Luther, as always, said it plainly: “Christ wants to have the heart pure, though outwardly the person may be a drudge in the kitchen, black, sooty, and grimy, doing all sorts of dirty work.” And again, “Though a common laborer, a shoemaker or blacksmith may be dirty and sooty, or smell because he is covered with dirt and pitch, and though he stinks outwardly, inwardly he is pure incense before God.”
7. “Blessed are the peacemakers, for they will be called Sons of God.” Every Christian, according to this Beatitude, is meant to be a peacemaker both at home and in the church. Now, we need to remember that the words “peace” and “appeasement” are not synonyms. The Peace of God is not peace at any price. He made peace with us at a tremendous cost – the life of His only-begotten Son! And we, too, will find peacemaking to be a costly endeavor. To proclaim “Peace, peace” when there is no peace, is the work of the false prophet, not the Christian witness. Peace often comes through pain. When we ourselves are involved in a quarrel, there will either be the pain of apologizing to the person we’ve injured, or the pain of rebuking the person who has injured us.
Of course, a cheap peace can be bought by cheap forgiveness. But true peace and true forgiveness are costly treasures – worth the work.
8. “Blessed are those who are persecuted because of righteousness, for theirs is the Kingdom of Heaven.” It may seem strange that Jesus would go from peacemaking to persecution, from the work of reconciliation to the experience of hostility. But no matter how hard we may try to make peace with some people, they refuse to live at peace with us. Not all attempts at reconciliation succeed. Some take the initiative to oppose us, and maybe even persecute us and say all kinds of evil against us.
Of course, we might deserve it. But Jesus said, “Blessed are you when people insult you, persecute you, and falsely say all kinds of evil against you because of me. And how did Jesus expect His disciples to react under persecution? “Rejoice and be glad!” He said. We’re not to retaliate like an unbeliever, nor to sulk like a child, nor to lick our wounds in self-pity like a dog, nor to just grin and bear it like a Stoic – still less to pretend we enjoy it, like a masochist.

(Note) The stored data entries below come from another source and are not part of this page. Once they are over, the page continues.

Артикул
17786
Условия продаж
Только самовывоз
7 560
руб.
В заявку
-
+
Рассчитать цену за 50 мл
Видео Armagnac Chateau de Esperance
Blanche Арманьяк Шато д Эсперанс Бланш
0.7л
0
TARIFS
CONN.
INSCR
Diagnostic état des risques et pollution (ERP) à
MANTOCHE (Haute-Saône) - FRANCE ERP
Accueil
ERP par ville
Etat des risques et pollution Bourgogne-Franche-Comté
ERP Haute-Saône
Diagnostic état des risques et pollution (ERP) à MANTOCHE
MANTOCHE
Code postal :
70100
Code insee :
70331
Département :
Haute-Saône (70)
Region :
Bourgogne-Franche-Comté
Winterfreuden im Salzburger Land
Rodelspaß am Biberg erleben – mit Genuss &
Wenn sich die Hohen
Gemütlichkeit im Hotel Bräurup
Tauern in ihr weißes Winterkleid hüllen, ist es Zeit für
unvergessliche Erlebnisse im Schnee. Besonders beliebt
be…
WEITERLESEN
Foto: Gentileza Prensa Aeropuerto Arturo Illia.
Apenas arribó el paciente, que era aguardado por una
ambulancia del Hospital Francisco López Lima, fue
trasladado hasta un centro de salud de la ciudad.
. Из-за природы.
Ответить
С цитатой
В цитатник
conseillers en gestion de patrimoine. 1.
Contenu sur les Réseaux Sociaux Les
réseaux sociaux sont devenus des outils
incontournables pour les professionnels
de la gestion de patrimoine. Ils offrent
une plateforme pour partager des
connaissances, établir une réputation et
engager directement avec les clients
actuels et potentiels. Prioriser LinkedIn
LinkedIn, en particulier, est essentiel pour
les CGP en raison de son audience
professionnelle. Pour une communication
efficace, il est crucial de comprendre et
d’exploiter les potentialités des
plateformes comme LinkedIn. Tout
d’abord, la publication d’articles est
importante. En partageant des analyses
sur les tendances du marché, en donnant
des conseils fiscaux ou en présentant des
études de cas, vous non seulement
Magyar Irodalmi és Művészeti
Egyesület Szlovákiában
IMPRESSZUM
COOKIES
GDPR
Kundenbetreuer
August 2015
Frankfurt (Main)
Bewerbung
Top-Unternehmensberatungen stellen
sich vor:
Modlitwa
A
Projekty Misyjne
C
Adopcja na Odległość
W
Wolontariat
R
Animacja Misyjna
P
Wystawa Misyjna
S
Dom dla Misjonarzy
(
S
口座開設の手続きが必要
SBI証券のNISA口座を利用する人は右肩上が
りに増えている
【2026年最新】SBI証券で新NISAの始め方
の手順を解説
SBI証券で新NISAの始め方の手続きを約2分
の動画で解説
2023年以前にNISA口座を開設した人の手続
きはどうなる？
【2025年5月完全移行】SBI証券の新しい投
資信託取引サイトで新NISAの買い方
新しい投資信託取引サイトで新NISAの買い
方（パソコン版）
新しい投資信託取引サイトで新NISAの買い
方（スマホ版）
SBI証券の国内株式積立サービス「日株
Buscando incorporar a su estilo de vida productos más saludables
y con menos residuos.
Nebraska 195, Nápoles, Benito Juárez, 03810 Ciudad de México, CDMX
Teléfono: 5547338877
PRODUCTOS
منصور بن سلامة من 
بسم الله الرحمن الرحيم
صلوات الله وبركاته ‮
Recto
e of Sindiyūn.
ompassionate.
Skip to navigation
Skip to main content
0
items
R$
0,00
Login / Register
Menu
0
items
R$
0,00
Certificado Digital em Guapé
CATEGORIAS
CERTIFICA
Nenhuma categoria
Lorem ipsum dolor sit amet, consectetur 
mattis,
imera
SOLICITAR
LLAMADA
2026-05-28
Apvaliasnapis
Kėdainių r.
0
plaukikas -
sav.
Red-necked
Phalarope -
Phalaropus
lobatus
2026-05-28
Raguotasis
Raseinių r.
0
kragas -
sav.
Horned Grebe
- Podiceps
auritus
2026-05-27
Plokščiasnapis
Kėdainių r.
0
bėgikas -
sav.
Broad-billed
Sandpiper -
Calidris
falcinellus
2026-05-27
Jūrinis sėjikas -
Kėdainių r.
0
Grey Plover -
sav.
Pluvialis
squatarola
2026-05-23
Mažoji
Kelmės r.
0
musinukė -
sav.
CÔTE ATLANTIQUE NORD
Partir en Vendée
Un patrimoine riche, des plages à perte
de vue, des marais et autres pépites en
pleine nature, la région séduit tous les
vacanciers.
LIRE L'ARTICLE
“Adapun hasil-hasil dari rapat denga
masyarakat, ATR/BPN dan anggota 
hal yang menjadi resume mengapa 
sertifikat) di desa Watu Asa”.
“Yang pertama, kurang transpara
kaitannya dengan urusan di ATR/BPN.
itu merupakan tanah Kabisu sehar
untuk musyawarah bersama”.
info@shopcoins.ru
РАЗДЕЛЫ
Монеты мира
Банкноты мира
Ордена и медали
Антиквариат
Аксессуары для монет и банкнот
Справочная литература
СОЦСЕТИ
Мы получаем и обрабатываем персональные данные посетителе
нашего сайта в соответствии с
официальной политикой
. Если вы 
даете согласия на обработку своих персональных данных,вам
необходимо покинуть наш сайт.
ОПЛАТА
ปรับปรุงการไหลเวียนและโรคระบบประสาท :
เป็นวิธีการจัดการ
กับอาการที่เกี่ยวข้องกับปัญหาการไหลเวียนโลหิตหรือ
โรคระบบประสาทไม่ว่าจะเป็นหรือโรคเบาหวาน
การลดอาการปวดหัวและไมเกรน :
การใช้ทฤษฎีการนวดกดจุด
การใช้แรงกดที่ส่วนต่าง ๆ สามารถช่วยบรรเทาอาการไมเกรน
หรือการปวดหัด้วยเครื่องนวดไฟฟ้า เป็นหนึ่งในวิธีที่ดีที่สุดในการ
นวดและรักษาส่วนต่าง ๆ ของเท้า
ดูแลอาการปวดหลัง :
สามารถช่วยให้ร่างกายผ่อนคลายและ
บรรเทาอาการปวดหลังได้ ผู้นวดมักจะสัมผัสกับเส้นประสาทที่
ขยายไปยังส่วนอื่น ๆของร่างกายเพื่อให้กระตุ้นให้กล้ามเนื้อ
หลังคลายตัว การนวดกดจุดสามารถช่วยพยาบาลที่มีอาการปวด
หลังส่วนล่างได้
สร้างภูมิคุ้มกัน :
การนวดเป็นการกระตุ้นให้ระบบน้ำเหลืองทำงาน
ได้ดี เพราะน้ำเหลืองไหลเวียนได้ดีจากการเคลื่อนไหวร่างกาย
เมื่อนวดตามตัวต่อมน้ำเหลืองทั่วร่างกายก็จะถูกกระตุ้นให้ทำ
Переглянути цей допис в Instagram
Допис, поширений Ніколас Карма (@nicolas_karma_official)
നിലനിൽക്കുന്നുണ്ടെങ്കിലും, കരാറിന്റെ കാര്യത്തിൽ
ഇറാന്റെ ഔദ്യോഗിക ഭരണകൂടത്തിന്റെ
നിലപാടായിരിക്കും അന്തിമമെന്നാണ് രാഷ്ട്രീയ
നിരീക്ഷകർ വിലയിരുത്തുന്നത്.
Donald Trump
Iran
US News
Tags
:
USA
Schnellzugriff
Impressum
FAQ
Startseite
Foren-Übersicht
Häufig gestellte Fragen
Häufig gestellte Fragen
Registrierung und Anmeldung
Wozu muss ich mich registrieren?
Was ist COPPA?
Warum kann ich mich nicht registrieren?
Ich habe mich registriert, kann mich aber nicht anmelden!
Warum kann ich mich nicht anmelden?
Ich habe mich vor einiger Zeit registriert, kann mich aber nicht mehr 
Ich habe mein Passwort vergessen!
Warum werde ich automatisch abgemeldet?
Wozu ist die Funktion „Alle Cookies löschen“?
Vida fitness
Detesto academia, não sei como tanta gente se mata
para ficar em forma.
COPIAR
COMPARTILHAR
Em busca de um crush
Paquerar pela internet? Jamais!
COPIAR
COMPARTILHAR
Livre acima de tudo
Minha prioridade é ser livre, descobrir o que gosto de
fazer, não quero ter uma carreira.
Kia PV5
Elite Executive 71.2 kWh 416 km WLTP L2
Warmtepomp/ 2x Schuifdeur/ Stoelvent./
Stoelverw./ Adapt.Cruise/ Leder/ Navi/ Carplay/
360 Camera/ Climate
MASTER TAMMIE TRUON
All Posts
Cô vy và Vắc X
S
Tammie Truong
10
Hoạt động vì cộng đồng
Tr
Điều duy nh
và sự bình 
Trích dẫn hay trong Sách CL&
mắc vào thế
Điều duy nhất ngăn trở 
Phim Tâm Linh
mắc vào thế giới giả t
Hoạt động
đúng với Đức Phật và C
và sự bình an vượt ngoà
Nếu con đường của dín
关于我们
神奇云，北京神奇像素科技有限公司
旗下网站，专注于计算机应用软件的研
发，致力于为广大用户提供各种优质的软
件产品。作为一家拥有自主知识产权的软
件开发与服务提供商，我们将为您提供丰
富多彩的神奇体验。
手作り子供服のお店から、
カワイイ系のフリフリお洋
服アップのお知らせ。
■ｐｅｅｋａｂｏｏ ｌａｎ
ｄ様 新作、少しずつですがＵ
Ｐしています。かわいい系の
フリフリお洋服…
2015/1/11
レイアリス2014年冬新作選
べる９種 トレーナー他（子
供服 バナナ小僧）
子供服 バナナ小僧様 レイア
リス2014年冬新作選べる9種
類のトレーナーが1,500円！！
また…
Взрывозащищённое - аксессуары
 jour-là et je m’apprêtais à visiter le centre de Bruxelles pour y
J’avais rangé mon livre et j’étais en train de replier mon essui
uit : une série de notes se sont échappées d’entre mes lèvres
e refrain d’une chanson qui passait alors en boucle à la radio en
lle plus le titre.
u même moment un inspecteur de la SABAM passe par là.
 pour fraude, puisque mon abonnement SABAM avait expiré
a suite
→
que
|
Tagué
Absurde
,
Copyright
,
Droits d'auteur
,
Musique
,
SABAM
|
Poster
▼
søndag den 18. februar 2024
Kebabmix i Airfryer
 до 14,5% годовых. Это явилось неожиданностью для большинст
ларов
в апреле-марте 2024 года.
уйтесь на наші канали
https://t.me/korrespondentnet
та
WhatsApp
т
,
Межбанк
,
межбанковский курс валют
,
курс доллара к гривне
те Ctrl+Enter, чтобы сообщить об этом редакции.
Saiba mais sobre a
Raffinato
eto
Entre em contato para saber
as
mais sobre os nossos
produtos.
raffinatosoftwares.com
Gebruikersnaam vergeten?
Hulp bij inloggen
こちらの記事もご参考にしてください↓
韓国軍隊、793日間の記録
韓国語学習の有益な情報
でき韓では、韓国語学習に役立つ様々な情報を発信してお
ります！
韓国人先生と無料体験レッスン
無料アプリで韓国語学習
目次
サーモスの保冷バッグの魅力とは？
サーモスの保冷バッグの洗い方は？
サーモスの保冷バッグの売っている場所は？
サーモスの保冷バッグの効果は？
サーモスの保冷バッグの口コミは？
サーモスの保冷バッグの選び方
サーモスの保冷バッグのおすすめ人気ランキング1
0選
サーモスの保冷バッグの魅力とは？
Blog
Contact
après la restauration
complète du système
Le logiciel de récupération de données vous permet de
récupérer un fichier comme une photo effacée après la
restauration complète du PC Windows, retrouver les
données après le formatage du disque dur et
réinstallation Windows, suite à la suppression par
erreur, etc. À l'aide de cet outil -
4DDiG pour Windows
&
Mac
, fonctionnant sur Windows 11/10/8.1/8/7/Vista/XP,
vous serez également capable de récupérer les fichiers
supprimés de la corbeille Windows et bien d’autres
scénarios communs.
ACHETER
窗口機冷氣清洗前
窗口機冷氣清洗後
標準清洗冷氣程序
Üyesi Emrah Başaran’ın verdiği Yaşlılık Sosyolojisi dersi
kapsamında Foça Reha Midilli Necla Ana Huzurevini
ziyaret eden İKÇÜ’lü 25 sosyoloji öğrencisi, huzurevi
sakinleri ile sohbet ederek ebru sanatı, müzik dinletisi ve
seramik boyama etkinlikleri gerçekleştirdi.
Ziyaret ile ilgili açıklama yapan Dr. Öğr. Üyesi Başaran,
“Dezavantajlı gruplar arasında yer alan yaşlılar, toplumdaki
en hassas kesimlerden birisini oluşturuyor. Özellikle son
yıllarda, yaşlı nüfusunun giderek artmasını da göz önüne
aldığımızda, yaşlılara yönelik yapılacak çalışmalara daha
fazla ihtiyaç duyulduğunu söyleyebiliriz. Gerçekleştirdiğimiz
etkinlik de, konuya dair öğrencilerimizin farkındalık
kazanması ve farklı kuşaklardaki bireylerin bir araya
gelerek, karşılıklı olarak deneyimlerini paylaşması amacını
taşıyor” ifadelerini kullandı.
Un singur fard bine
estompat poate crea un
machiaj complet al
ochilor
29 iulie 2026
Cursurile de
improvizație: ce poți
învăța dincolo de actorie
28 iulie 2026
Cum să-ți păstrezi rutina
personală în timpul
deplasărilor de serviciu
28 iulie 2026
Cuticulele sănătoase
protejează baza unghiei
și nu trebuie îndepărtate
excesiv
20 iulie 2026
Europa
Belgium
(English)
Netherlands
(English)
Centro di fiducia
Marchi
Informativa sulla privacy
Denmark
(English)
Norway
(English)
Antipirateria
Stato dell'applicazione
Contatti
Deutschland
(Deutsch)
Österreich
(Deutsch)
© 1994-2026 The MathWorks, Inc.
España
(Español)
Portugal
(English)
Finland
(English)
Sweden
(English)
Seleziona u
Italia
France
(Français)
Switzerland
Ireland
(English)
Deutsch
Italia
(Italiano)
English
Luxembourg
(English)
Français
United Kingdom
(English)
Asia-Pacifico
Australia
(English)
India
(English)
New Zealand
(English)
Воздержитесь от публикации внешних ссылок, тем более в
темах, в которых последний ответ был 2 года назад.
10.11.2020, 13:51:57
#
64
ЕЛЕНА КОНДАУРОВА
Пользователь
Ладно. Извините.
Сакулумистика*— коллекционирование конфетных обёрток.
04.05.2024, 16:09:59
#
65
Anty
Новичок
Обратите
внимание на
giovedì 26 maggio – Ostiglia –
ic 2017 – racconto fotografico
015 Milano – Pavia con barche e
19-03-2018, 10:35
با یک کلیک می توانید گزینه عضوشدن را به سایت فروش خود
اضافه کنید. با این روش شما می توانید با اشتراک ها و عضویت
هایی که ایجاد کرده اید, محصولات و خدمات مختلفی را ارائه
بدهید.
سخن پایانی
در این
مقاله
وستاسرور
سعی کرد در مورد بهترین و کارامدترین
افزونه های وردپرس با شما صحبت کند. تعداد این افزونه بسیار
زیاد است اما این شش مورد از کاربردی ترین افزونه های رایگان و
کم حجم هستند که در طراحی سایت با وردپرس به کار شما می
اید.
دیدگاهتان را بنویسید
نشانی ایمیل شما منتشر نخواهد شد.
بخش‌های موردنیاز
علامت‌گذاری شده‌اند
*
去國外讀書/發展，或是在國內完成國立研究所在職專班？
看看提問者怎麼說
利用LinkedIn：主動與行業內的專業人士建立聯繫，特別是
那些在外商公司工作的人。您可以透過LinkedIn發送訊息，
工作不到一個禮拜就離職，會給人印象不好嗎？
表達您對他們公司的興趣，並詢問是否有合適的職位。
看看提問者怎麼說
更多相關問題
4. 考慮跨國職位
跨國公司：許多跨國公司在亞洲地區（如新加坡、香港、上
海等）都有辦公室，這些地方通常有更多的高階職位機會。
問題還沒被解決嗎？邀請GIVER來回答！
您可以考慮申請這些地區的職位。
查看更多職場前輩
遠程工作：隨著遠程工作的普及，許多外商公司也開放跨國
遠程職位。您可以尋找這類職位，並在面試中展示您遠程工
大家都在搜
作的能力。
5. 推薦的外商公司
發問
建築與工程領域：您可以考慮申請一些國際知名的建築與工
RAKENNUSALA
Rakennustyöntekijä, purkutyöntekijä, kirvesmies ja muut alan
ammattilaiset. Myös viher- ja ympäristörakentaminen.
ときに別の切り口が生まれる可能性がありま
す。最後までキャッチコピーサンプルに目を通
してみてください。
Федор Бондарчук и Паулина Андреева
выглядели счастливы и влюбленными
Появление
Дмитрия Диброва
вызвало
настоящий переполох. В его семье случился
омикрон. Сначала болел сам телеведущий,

What then, if we’re persecuted because of Jesus? “Rejoice, and be glad, because great is your reward in Heaven, for in the same way they persecuted the prophets who were before you.”
The ways of God seem topsy-turvy to us. God exalts the humble and humbles the proud, calls the first last and the last first, ascribes greatness to the servant, sends the rich away empty-handed, and declares the meek to be His heirs. The culture of the world and the counter-culture of Christ are at loggerheads with each other.
We could say that Jesus congratulates those whom the world most pities, and calls the world’s rejects “blessed.”
That’s us: the world’s rejects. But that’s okay – we’re blessed!